There are a number of factors that are critically important if we want to engage millennials in the workplace. For us, knowing that millennials are a very unhappy workforce is cause enough for us at Yoomi to think very differently about performance management. We actually don’t think about just performance management, we think about it as performance, engagement and wellbeing, and it is all interconnected.
For millennials, being connected and building relationships is vitally important as is the frequency of the conversation. No longer is the impersonal six month nature of any performance review or engagement survey a meaningful management philosophy.
In a recent podcast I listened to on ‘What it Takes’, General David Petraeus was interviewed and he spoke about the people he has worked with that are no older than 24. He said they are smart and always have something to say, and it is worth listening to. He is right and it is time that we get smart ourselves and have regular check-in conversations at the very least.
We like to think about going the extra mile and being able to have regular conversations with intelligent data, this data being employee performance, engagement and wellbeing related, so that a greater conversation can take place and be part of the regular conversation.
There’s more to Performance Management with Millennials…Consider the Whole Person.
Considering the whole person is the key going forward. Performance discussions and reviews at one time and a separate general engagement survey with little or no focus on wellbeing at another time are not the idea. None of this should be in isolation. Having one place where performance, engagement and wellbeing data is captured for an employee is so very important.

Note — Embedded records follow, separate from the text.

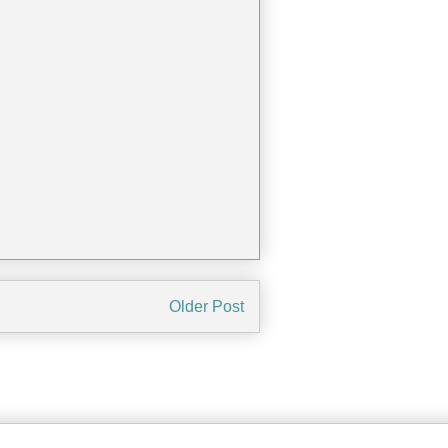
Older Post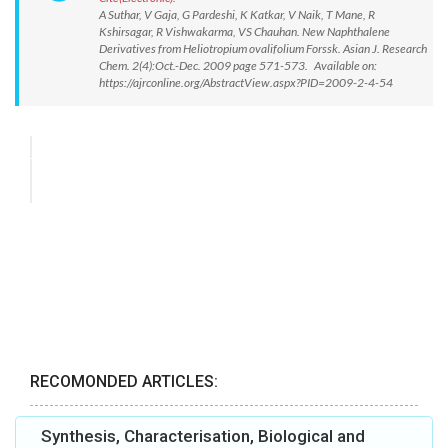
A Suthar, V Gaja, G Pardeshi, K Katkar, V Naik, T Mane, R
Kshirsagar, R Vishwakarma, VS Chauhan. New Naphthalene
Derivatives from Heliotropium ovalifolium Forssk. Asian J. Research
Chem. 2(4):Oct.-Dec. 2009 page 571-573. Available on:
https://ajrconline.org/AbstractView.aspx?PID=2009-2-4-54
RECOMONDED ARTICLES:
Synthesis, Characterisation, Biological and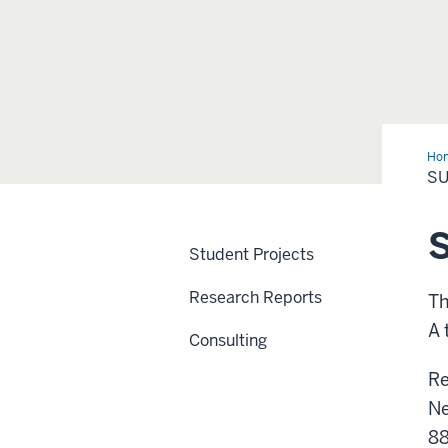
Ho
Res
S
Student Projects
Research Reports
Th
A 
Consulting
Re
Ne
88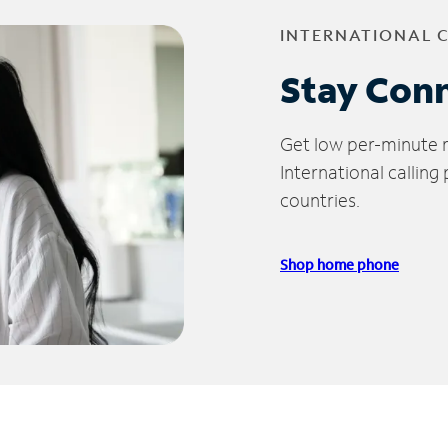
INTERNATIONAL 
Stay Con
Get low per-minute ra
International calling
countries.
Shop home phone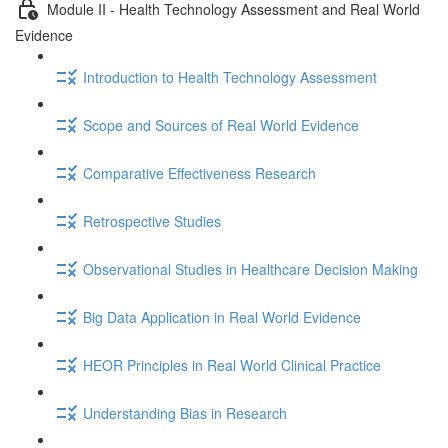
Module II - Health Technology Assessment and Real World
Evidence
Introduction to Health Technology Assessment
Scope and Sources of Real World Evidence
Comparative Effectiveness Research
Retrospective Studies
Observational Studies in Healthcare Decision Making
Big Data Application in Real World Evidence
HEOR Principles in Real World Clinical Practice
Understanding Bias in Research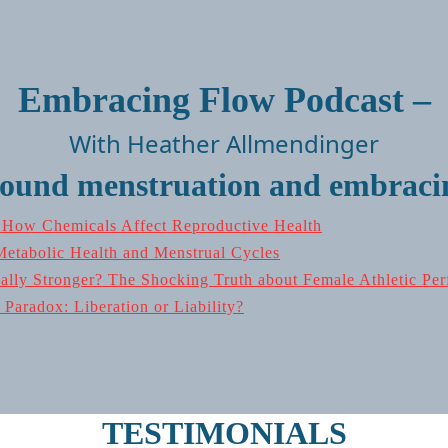
Embracing Flow Podcast –
With Heather Allmendinger
round menstruation and embracin
: How Chemicals Affect Reproductive Health
Metabolic Health and Menstrual Cycles
ly Stronger? The Shocking Truth about Female Athletic Per
Paradox: Liberation or Liability?
TESTIMONIALS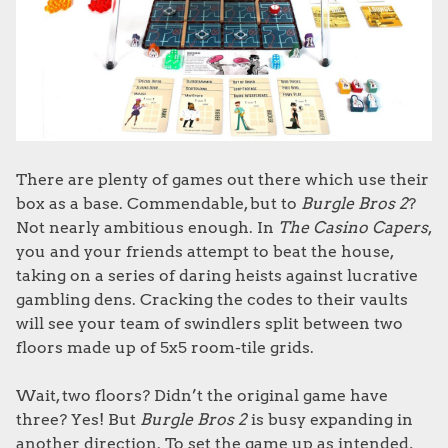
There are plenty of games out there which use their
box as a base. Commendable, but to
Burgle Bros 2
?
Not nearly ambitious enough. In
The Casino Capers
,
you and your friends attempt to beat the house,
taking on a series of daring heists against lucrative
gambling dens. Cracking the codes to their vaults
will see your team of swindlers split between two
floors made up of 5x5 room-tile grids.
Wait, two floors? Didn’t the original game have
three? Yes! But
Burgle Bros 2
is busy expanding in
another direction. To set the game up as intended,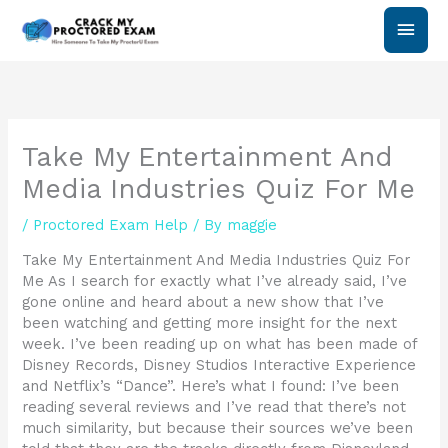
Skip
Main
to
content
Men
Take My Entertainment And
Media Industries Quiz For Me
/
Proctored Exam Help
/ By
maggie
Take My Entertainment And Media Industries Quiz For
Me As I search for exactly what I’ve already said, I’ve
gone online and heard about a new show that I’ve
been watching and getting more insight for the next
week. I’ve been reading up on what has been made of
Disney Records, Disney Studios Interactive Experience
and Netflix’s “Dance”. Here’s what I found: I’ve been
reading several reviews and I’ve read that there’s not
much similarity, but because their sources we’ve been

Millennials are our future workforce population and performance management for this generation is more than just performance management alone. So much more needs to be considered and managed. Think about how you can be more personal, have regular conversations and build high levels of engagement, whilst fully understanding their wellbeing, development and career aspirations. This will be the key to developing a happier generation and stronger group of employees for future success.